— Assignment —
Only the lines from the start of the material through the line containing "Sundhed og Omsorg gennemfører yd" are to be extracted, exactly as they appear.

*****

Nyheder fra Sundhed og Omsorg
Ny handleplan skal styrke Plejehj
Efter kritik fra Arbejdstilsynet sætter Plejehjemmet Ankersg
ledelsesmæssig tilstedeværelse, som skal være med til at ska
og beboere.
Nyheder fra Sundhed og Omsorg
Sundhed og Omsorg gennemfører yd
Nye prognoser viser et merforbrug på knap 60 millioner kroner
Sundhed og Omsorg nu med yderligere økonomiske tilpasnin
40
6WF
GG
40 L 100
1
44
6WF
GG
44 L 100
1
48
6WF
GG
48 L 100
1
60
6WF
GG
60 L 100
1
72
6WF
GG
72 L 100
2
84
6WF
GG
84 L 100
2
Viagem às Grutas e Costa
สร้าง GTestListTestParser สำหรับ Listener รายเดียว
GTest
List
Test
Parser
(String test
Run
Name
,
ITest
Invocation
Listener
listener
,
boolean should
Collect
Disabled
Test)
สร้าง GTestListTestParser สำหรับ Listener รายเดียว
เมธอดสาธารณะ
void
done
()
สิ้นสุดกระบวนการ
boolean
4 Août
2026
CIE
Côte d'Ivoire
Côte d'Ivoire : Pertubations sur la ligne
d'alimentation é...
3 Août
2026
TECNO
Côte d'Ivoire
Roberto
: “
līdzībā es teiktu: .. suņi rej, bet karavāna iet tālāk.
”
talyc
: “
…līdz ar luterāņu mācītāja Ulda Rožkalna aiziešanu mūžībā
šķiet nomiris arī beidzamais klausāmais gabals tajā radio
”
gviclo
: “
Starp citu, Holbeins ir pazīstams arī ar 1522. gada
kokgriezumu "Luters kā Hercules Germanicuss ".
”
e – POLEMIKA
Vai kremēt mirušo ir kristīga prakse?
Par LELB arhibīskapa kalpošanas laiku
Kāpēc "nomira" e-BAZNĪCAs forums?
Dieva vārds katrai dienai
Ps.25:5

*****

— Solution to this exercise —
Nyheder fra Sundhed og Omsorg
Ny handleplan skal styrke Plejehj
Efter kritik fra Arbejdstilsynet sætter Plejehjemmet Ankersg
ledelsesmæssig tilstedeværelse, som skal være med til at ska
og beboere.
Nyheder fra Sundhed og Omsorg
Sundhed og Omsorg gennemfører yd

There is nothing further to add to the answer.